[SERVER-74663] Transitioning a server from configsvr to shardsvr doesn't succed, but also doesn't error Created: 07/Mar/23  Updated: 14/Apr/23  Resolved: 14/Apr/23

Status: Closed
Project: Core Server
Component/s: None
Affects Version/s: None
Fix Version/s: None

Type: Improvement Priority: Major - P3
Reporter: Joanna Cheng Assignee: [DO NOT USE] Backlog - Sharding NYC
Resolution: Duplicate Votes: 0
Labels: skunkelodeon-odcs
Remaining Estimate: Not Specified
Time Spent: Not Specified
Original Estimate: Not Specified

Attachments: Text File shard-2-mongodb.log     Text File test-other-shard-mongodb.log    
Issue Links:
Duplicate
duplicates SERVER-74311 Add sanity check assertions that only... Closed
Assigned Teams:
Sharding NYC
Participants:

 Description   

Steps to reproduce:

  1. Set up a sharded cluster with the new "config-shard" feature
  2. Spin up a new mongod as a second shard. (Forget to change the arguments)

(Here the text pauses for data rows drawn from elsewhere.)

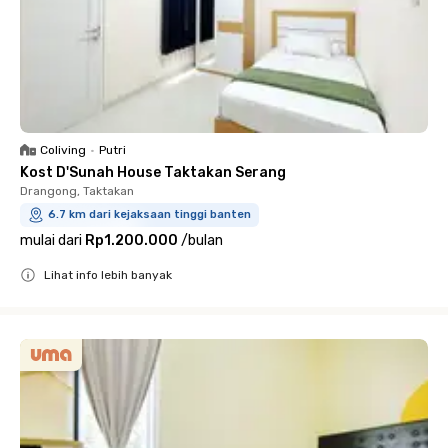
Coliving
•
Putri
Kost D'Sunah House Taktakan Serang
Drangong, Taktakan
6.7 km dari kejaksaan tinggi banten
mulai dari
Rp1.200.000
/
bulan
Lihat info lebih banyak
Close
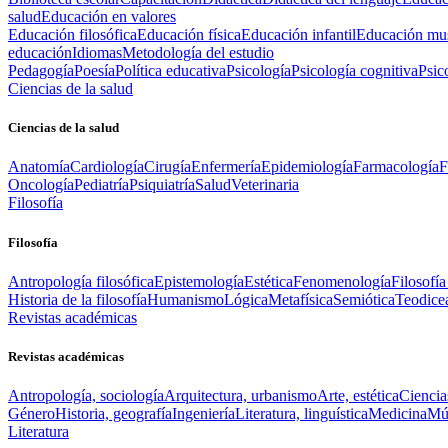
salud
Educación en valores
Educación filosófica
Educación física
Educación infantil
Educación mus
educación
Idiomas
Metodología del estudio
Pedagogía
Poesía
Política educativa
Psicología
Psicología cognitiva
Psic
Ciencias de la salud
Ciencias de la salud
Anatomía
Cardiología
Cirugía
Enfermería
Epidemiología
Farmacología
F
Oncología
Pediatría
Psiquiatría
Salud
Veterinaria
Filosofía
Filosofía
Antropología filosófica
Epistemología
Estética
Fenomenología
Filosofía
Historia de la filosofía
Humanismo
Lógica
Metafísica
Semiótica
Teodice
Revistas académicas
Revistas académicas
Antropología, sociología
Arquitectura, urbanismo
Arte, estética
Ciencia
Género
Historia, geografía
Ingeniería
Literatura, linguística
Medicina
Mús
Literatura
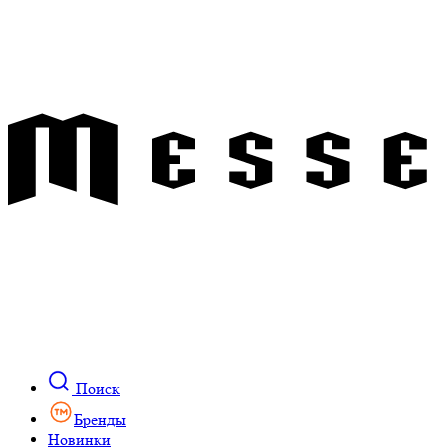
Поиск
Бренды
Новинки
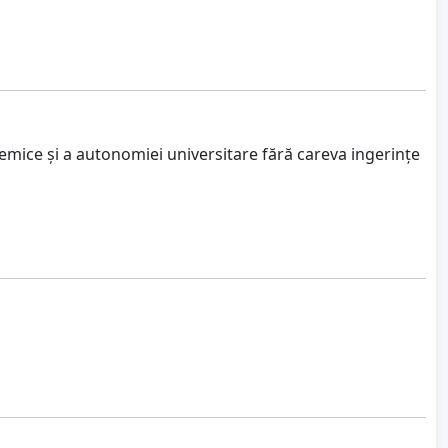
mice și a autonomiei universitare fără careva ingerințe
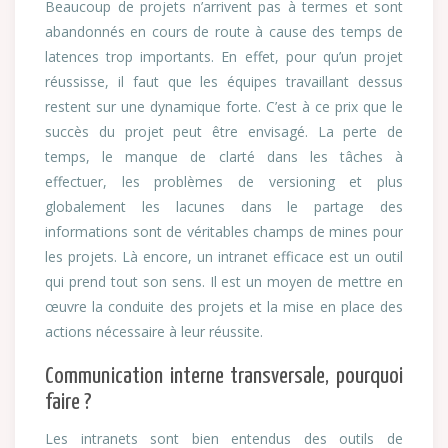
Beaucoup de projets n’arrivent pas à termes et sont
abandonnés en cours de route à cause des temps de
latences trop importants. En effet, pour qu’un projet
réussisse, il faut que les équipes travaillant dessus
restent sur une dynamique forte. C’est à ce prix que le
succès du projet peut être envisagé. La perte de
temps, le manque de clarté dans les tâches à
effectuer, les problèmes de versioning et plus
globalement les lacunes dans le partage des
informations sont de véritables champs de mines pour
les projets. Là encore, un intranet efficace est un outil
qui prend tout son sens. Il est un moyen de mettre en
œuvre la conduite des projets et la mise en place des
actions nécessaire à leur réussite.
Communication interne transversale, pourquoi
faire ?
Les intranets sont bien entendus des outils de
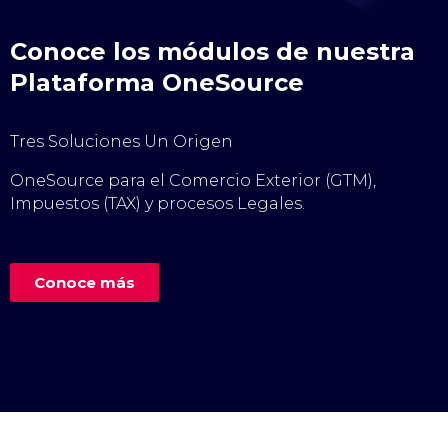
Conoce los módulos de nuestra
Plataforma OneSource
Tres Soluciones Un Origen
OneSource para el Comercio Exterior (GTM),
Impuestos (TAX) y procesos Legales.
Conoce más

    /Users/joanna/skunkworks/odcs-arm64/mongod --setParameter featureFlagCatalogShard=true --setParameter enableTestCommands=true --configsvr --replSet shard-2 --dbpath sh2-dbpath --fork --logpath sh2-dbpath/mongodb.log --logappend --port 27020
    

  3. rs.initiate() this shard. This succeeds
  4. Try to sh.addShard() from your mongos. This fails

    	"errmsg" : "Cannot add shard-2/localhost:27020 as a shard since it is a config server",
    

  5. Shutdown the node and restart it with --shardsvr

    % /Users/joanna/skunkworks/odcs-arm64/mongod --setParameter enableTestCommands=true --shardsvr --replSet shard-2 --dbpath sh2-dbpath --fork --logpath sh2-dbpath/mongodb.log --logappend --port 27020
    {"t":{"$date":"2023-03-07T04:57:42.270Z"},"s":"I",  "c":"CONTROL",  "id":5760901, "ctx":"thread1","msg":"Applied --setParameter options","attr":{"serverParameters":{"enableTestCommands":{"default":false,"value":true}}}}
    about to fork child process, waiting until server is ready for connections.
    forked process: 89394
    ^C
    

    This hangs (although it seems to complete - I have a forked PID). The ctrl-C is from me after I got impatient

The shard now has an identity crisis - it's started, and listening on the right port, but still can't connect to itself. (I assume this is because it's expecting a config server on port 27020, but is getting a not-set-up-properly shard server)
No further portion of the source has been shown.